## Problem description
In the entries below, find the line with "Вулиця Святошинська 23, Київ, Україна" and the line with "kapsamında gerçekleştirildi.". Return those two lines and all lines between them, exactly.

## Given data
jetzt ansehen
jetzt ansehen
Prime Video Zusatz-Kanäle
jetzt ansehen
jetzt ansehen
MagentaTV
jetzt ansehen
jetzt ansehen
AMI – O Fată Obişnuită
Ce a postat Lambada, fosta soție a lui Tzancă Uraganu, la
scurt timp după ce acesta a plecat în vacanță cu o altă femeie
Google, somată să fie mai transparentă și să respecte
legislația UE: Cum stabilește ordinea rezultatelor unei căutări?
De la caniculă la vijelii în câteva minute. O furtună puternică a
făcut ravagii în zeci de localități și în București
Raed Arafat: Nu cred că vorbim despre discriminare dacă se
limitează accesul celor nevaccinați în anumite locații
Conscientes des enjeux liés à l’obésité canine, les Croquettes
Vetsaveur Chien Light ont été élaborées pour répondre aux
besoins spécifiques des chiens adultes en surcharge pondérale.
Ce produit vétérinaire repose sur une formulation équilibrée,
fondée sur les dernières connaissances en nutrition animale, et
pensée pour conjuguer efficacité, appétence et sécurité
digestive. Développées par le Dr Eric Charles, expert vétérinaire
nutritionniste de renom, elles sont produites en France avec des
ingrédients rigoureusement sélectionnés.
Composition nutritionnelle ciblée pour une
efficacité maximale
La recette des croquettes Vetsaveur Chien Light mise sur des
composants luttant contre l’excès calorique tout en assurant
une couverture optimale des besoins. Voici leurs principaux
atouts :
--
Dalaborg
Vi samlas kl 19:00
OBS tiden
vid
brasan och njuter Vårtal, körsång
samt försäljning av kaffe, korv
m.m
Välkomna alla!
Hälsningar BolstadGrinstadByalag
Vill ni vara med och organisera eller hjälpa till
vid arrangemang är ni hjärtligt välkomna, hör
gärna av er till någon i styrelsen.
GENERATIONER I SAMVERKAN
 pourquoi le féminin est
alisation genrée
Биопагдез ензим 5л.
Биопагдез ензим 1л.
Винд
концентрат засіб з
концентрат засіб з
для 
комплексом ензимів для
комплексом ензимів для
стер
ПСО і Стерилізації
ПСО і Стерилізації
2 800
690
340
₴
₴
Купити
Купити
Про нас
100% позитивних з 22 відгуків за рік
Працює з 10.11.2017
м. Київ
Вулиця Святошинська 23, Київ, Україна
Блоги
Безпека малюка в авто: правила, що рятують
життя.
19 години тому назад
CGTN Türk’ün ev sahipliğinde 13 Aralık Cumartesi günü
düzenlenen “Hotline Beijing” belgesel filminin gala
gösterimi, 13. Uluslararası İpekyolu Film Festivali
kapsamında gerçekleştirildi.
---
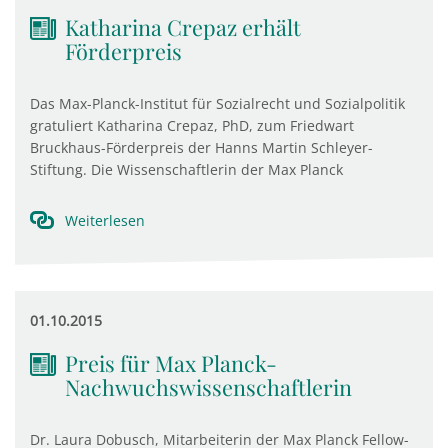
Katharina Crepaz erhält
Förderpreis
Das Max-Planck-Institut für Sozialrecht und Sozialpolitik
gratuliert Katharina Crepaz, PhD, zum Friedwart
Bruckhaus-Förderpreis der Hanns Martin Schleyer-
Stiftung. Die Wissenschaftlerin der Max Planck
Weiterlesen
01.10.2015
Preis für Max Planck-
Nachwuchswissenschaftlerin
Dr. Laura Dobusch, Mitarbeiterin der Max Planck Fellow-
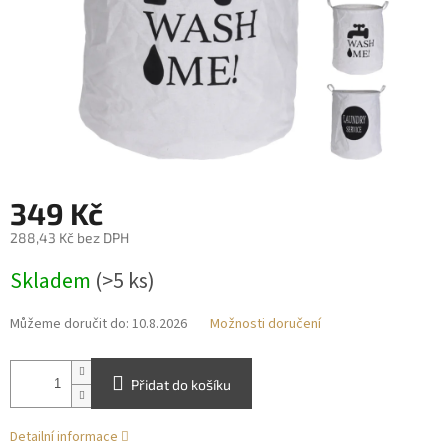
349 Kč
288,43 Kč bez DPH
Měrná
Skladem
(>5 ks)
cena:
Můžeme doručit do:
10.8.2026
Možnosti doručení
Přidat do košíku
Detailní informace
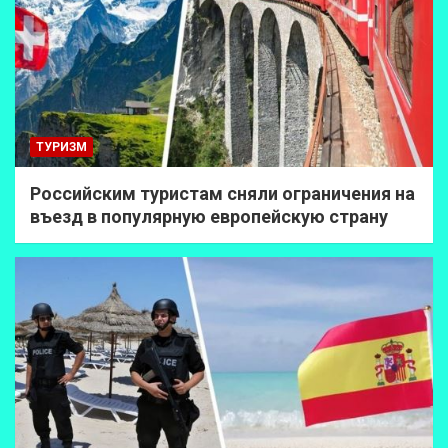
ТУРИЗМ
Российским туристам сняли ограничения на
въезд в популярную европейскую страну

## Response box
Вулиця Святошинська 23, Київ, Україна
Блоги
Безпека малюка в авто: правила, що рятують
життя.
19 години тому назад
CGTN Türk’ün ev sahipliğinde 13 Aralık Cumartesi günü
düzenlenen “Hotline Beijing” belgesel filminin gala
gösterimi, 13. Uluslararası İpekyolu Film Festivali
kapsamında gerçekleştirildi.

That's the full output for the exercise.